Repeat the entries below exactly, pictures excluded.
=== AVAILABLE DATA ===
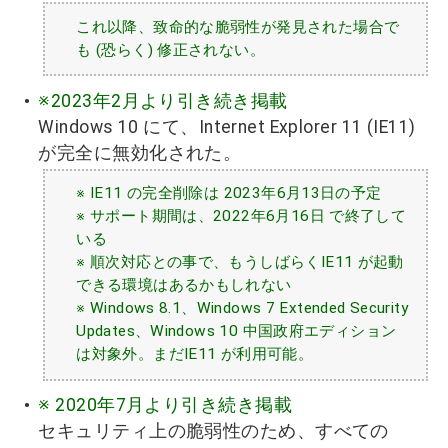
これ以降、致命的な脆弱性が発見された場合で
も (恐らく) 修正されない。
※2023年2月より引き続き掲載
Windows 10 にて、Internet Explorer 11 (IE11)
が完全に無効化された。
※ IE11 の完全削除は 2023年6月13日の予定
※ サポート期間は、2022年6月16日 で終了して
いる
※ 順次対応との事で、もうしばらくIE11 が起動
できる環境はあるかもしれない
※ Windows 8.1、Windows 7 Extended Security
Updates、Windows 10 中国政府エディション
は対象外。まだIE11 が利用可能。
※ 2020年7月より引き続き掲載
セキュリティ上の脆弱性のため、すべての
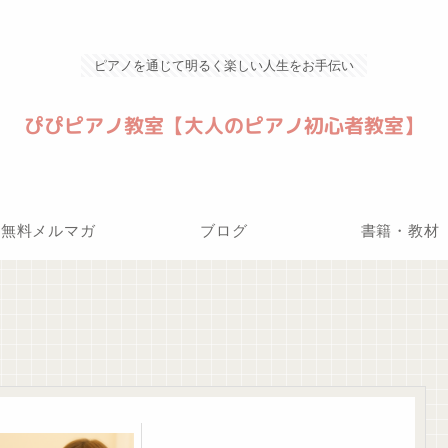
ピアノを通じて明るく楽しい人生をお手伝い
無料メルマガ
ブログ
書籍・教材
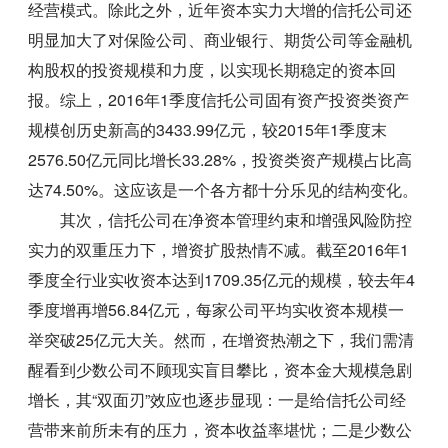
经营模式。除此之外，近年资本实力大增的信托公司还
明显加大了对保险公司、商业银行、期货公司等金融机
构股权的投资规模和力度，以实现长期稳定的资本回
报。综上，2016年1季度信托公司固有资产投资类资产
规模创历史新高的3433.99亿元，较2015年1季度末
2576.50亿元同比增长33.28%，投资类资产规模占比高
达74.50%。这应该是一个各方都十分乐见的结构变化。
其次，信托公司在净资本管理约束和增强风险防控
实力的双重压力下，增资扩股热情不减。截至2016年1
季度全行业实收资本达到1709.35亿元的规模，较去年4
季度增再增56.84亿元，每家公司平均实收资本规模一
举突破25亿元大关。然而，在增资热潮之下，我们需清
醒看到少数公司不顾现实盲目攀比，资本金大规模急剧
增长，其“双面刃”效应也逐步显现：一是给信托公司经
营带来前所未有的压力，资本收益率堪忧；二是少数公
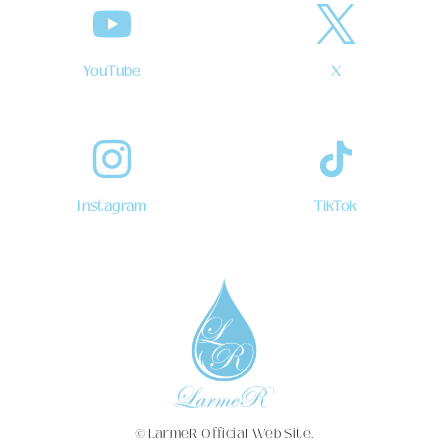
YouTube
X
Instagram
TikTok
© LarmeR Official Web Site.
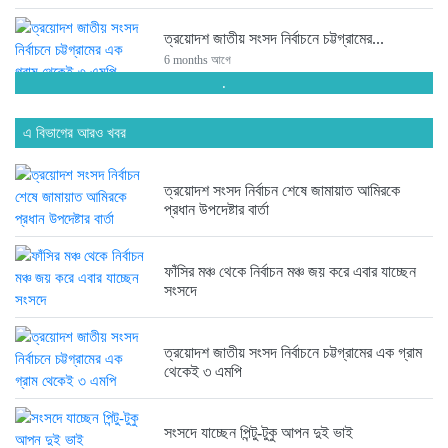
ত্রয়োদশ জাতীয় সংসদ নির্বাচনে চট্টগ্রামের...
6 months আগে
.
সংসদে যাচ্ছেন পিন্টু-টুকু আপন দুই...
এ বিভাগের আরও খবর
6 months আগে
ত্রয়োদশ সংসদ নির্বাচন শেষে জামায়াত আমিরকে
ত্রয়োদশ জাতীয় সংসদ নির্বাচনে জয়ে...
প্রধান উপদেষ্টার বার্তা
6 months আগে
ফাঁসির মঞ্চ থেকে নির্বাচন মঞ্চ জয় করে এবার যাচ্ছেন
সংসদে
ত্রয়োদশ জাতীয় সংসদ নির্বাচনে তারেক...
6 months আগে
ত্রয়োদশ জাতীয় সংসদ নির্বাচনে চট্টগ্রামের এক গ্রাম
থেকেই ৩ এমপি
ত্রয়োদশ জাতীয় সংসদ নির্বাচনের বিজয়ে...
6 months আগে
সংসদে যাচ্ছেন পিন্টু-টুকু আপন দুই ভাই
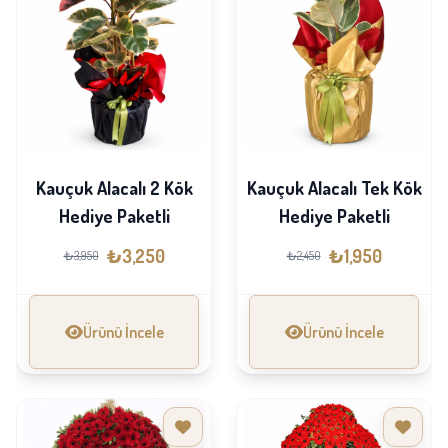
Kauçuk Alacalı 2 Kök
Kauçuk Alacalı Tek Kök
Hediye Paketli
Hediye Paketli
₺3,250
₺1,950
₺3,950
₺2,450
Ürünü İncele
Ürünü İncele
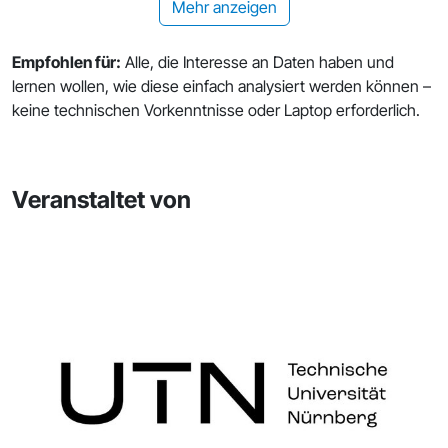
Mehr anzeigen
Empfohlen für:
Alle, die Interesse an Daten haben und
lernen wollen, wie diese einfach analysiert werden können –
keine technischen Vorkenntnisse oder Laptop erforderlich.
Veranstaltet von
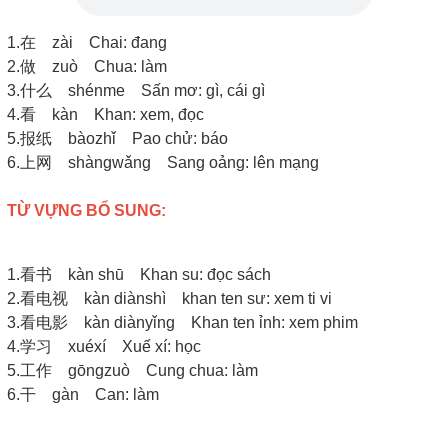
1.在 zài Chai: đang
2.做 zuò Chua: làm
3.什么 shénme Sấn mơ: gì, cái gì
4.看 kàn Khan: xem, đọc
5.报纸 bàozhǐ Pao chử: báo
6.上网 shàngwǎng Sang oảng: lên mạng
TỪ VỰNG BỔ SUNG:
1.看书 kàn shū Khan su: đọc sách
2.看电视 kàn diànshì khan ten sư: xem ti vi
3.看电影 kàn diànyǐng Khan ten ỉnh: xem phim
4.学习 xuéxí Xuế xí: học
5.工作 gōngzuò Cung chua: làm
6.干 gàn Can: làm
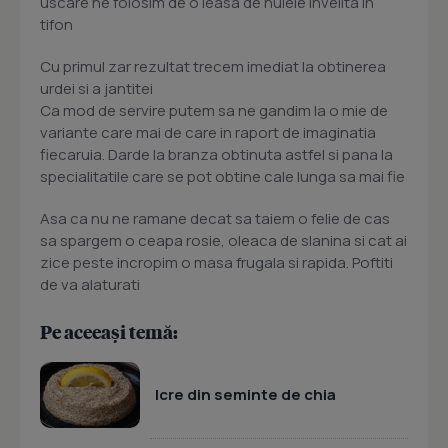
uscare ne folosim de o leasa de nuiele invelita in
tifon
Cu primul zar rezultat trecem imediat la obtinerea
urdei si a jantitei
Ca mod de servire putem sa ne gandim la o mie de
variante care mai de care in raport de imaginatia
fiecaruia. Darde la branza obtinuta astfel si pana la
specialitatile care se pot obtine cale lunga sa mai fie
Asa ca nu ne ramane decat sa taiem o felie de cas
sa spargem o ceapa rosie, oleaca de slanina si cat ai
zice peste incropim o masa frugala si rapida. Poftiti
de va alaturati
Pe aceeași temă:
Icre din seminte de chia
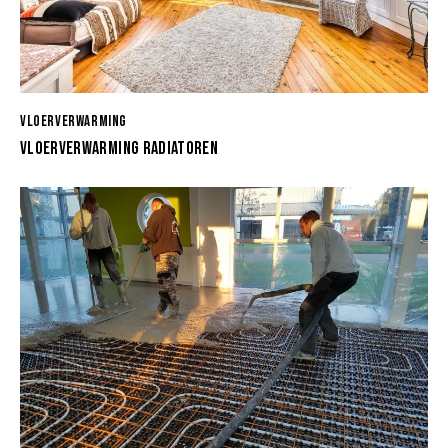
VLOERVERWARMING
VLOERVERWARMING RADIATOREN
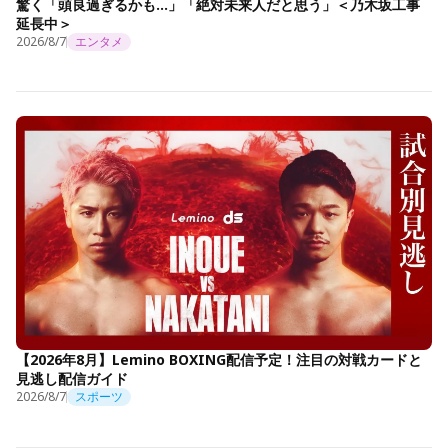
驚く「頭良過ぎるかも…」「絶対未来人だと思う」＜乃木坂工事
延長中＞
2026/8/7
エンタメ
【2026年8月】Lemino BOXING配信予定！注目の対戦カードと
見逃し配信ガイド
2026/8/7
スポーツ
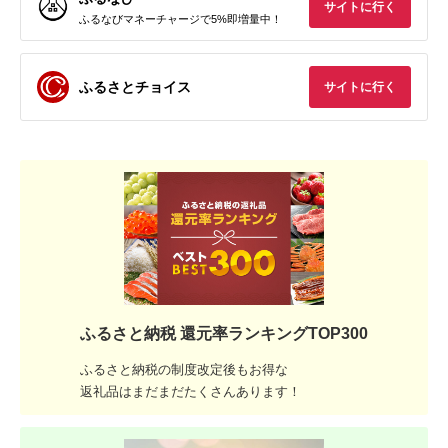
サイトに行く
ふるなびマネーチャージで5%即増量中！
ふるさとチョイス
サイトに行く
ふるさと納税 還元率ランキングTOP300
ふるさと納税の制度改定後もお得な
返礼品はまだまだたくさんあります！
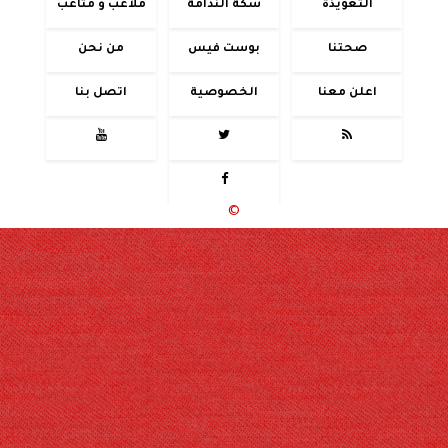
التعويذة
سكة الندامة
ملاعب و متاعب
صحتنا
بوست فيس
من نحن
اعلن معنا
الخصوصية
اتصل بنا




جميع الحقوق محفوظة
©
2020 - 2026 - حوادث اليوم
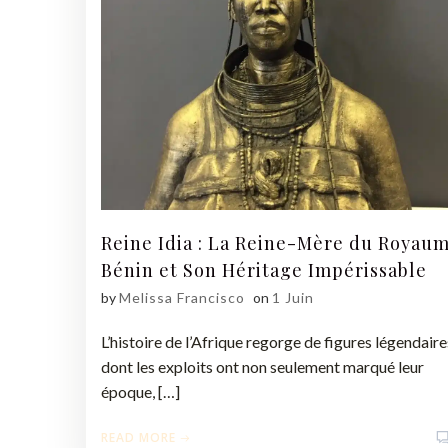
Reine Idia : La Reine-Mère du Royau
Bénin et Son Héritage Impérissable
by
Melissa Francisco
on
1 Juin
L’histoire de l’Afrique regorge de figures légendaire
dont les exploits ont non seulement marqué leur
époque, […]
READ MORE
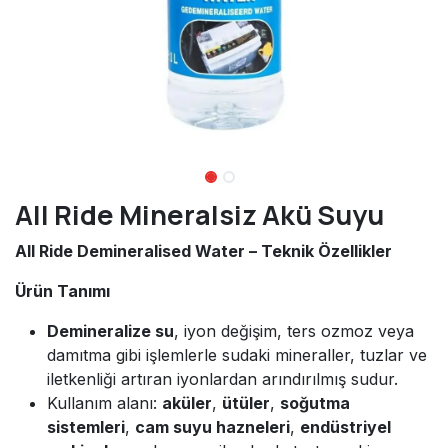
All Ride Mineralsiz Akü Suyu
All Ride Demineralised Water – Teknik Özellikler
Ürün Tanımı
Demineralize su
, iyon değişim, ters ozmoz veya
damıtma gibi işlemlerle sudaki mineraller, tuzlar ve
iletkenliği artıran iyonlardan arındırılmış sudur.
Kullanım alanı:
aküler
,
ütüler
,
soğutma
sistemleri
,
cam suyu hazneleri
,
endüstriyel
===
OUTPUT FOR THIS EXERCISE
これ以降、致命的な脆弱性が発見された場合で
も (恐らく) 修正されない。
※2023年2月より引き続き掲載
Windows 10 にて、Internet Explorer 11 (IE11)
が完全に無効化された。
※ IE11 の完全削除は 2023年6月13日の予定
※ サポート期間は、2022年6月16日 で終了して
いる
※ 順次対応との事で、もうしばらくIE11 が起動
できる環境はあるかもしれない
※ Windows 8.1、Windows 7 Extended Security
Updates、Windows 10 中国政府エディション
は対象外。まだIE11 が利用可能。
※ 2020年7月より引き続き掲載
セキュリティ上の脆弱性のため、すべての
ピアノを通じて明るく楽しい人生をお手伝い
無料メルマガ
ブログ
書籍・教材
经营模式。除此之外，近年资本实力大增的信托公司还
明显加大了对保险公司、商业银行、期货公司等金融机
构股权的投资规模和力度，以实现长期稳定的资本回
报。综上，2016年1季度信托公司固有资产投资类资产
规模创历史新高的3433.99亿元，较2015年1季度末
2576.50亿元同比增长33.28%，投资类资产规模占比高
达74.50%。这应该是一个各方都十分乐见的结构变化。
其次，信托公司在净资本管理约束和增强风险防控
实力的双重压力下，增资扩股热情不减。截至2016年1
季度全行业实收资本达到1709.35亿元的规模，较去年4
季度增再增56.84亿元，每家公司平均实收资本规模一
举突破25亿元大关。然而，在增资热潮之下，我们需清
醒看到少数公司不顾现实盲目攀比，资本金大规模急剧
增长，其“双面刃”效应也逐步显现：一是给信托公司经
营带来前所未有的压力，资本收益率堪忧；二是少数公
YouTube
X
Instagram
TikTok
© LarmeR Official Web Site.
ত্রয়োদশ জাতীয় সংসদ নির্বাচনে চট্টগ্রামের...
6 months আগে
.
সংসদে যাচ্ছেন পিন্টু-টুকু আপন দুই...
এ বিভাগের আরও খবর
6 months আগে
ত্রয়োদশ সংসদ নির্বাচন শেষে জামায়াত আমিরকে
ত্রয়োদশ জাতীয় সংসদ নির্বাচনে জয়ে...
প্রধান উপদেষ্টার বার্তা
6 months আগে
ফাঁসির মঞ্চ থেকে নির্বাচন মঞ্চ জয় করে এবার যাচ্ছেন
সংসদে
ত্রয়োদশ জাতীয় সংসদ নির্বাচনে তারেক...
6 months আগে
ত্রয়োদশ জাতীয় সংসদ নির্বাচনে চট্টগ্রামের এক গ্রাম
থেকেই ৩ এমপি
ত্রয়োদশ জাতীয় সংসদ নির্বাচনের বিজয়ে...
6 months আগে
সংসদে যাচ্ছেন পিন্টু-টুকু আপন দুই ভাই
Kauçuk Alacalı 2 Kök
Kauçuk Alacalı Tek Kök
Hediye Paketli
Hediye Paketli
₺3,250
₺1,950
₺3,950
₺2,450
Ürünü İncele
Ürünü İncele
Mehr anzeigen
Empfohlen für:
Alle, die Interesse an Daten haben und
lernen wollen, wie diese einfach analysiert werden können –
keine technischen Vorkenntnisse oder Laptop erforderlich.
Veranstaltet von
1.在 zài Chai: đang
2.做 zuò Chua: làm
3.什么 shénme Sấn mơ: gì, cái gì
4.看 kàn Khan: xem, đọc
5.报纸 bàozhǐ Pao chử: báo
6.上网 shàngwǎng Sang oảng: lên mạng
TỪ VỰNG BỔ SUNG:
1.看书 kàn shū Khan su: đọc sách
2.看电视 kàn diànshì khan ten sư: xem ti vi
3.看电影 kàn diànyǐng Khan ten ỉnh: xem phim
4.学习 xuéxí Xuế xí: học
5.工作 gōngzuò Cung chua: làm
6.干 gàn Can: làm
uscare ne folosim de o leasa de nuiele invelita in
tifon
Cu primul zar rezultat trecem imediat la obtinerea
urdei si a jantitei
Ca mod de servire putem sa ne gandim la o mie de
variante care mai de care in raport de imaginatia
fiecaruia. Darde la branza obtinuta astfel si pana la
specialitatile care se pot obtine cale lunga sa mai fie
Asa ca nu ne ramane decat sa taiem o felie de cas
sa spargem o ceapa rosie, oleaca de slanina si cat ai
zice peste incropim o masa frugala si rapida. Poftiti
de va alaturati
Pe aceeași temă:
Icre din seminte de chia
VLOERVERWARMING
VLOERVERWARMING RADIATOREN
驚く「頭良過ぎるかも…」「絶対未来人だと思う」＜乃木坂工事
延長中＞
2026/8/7
エンタメ
【2026年8月】Lemino BOXING配信予定！注目の対戦カードと
見逃し配信ガイド
2026/8/7
スポーツ
サイトに行く
ふるなびマネーチャージで5%即増量中！
ふるさとチョイス
サイトに行く
ふるさと納税 還元率ランキングTOP300
ふるさと納税の制度改定後もお得な
返礼品はまだまだたくさんあります！
التعويذة
سكة الندامة
ملاعب و متاعب
صحتنا
بوست فيس
من نحن
اعلن معنا
الخصوصية
اتصل بنا




جميع الحقوق محفوظة
©
2020 - 2026 - حوادث اليوم
Reine Idia : La Reine-Mère du Royau
Bénin et Son Héritage Impérissable
by
Melissa Francisco
on
1 Juin
L’histoire de l’Afrique regorge de figures légendaire
dont les exploits ont non seulement marqué leur
époque, […]
READ MORE
All Ride Mineralsiz Akü Suyu
All Ride Demineralised Water – Teknik Özellikler
Ürün Tanımı
Demineralize su
, iyon değişim, ters ozmoz veya
damıtma gibi işlemlerle sudaki mineraller, tuzlar ve
iletkenliği artıran iyonlardan arındırılmış sudur.
Kullanım alanı:
aküler
,
ütüler
,
soğutma
sistemleri
,
cam suyu hazneleri
,
endüstriyel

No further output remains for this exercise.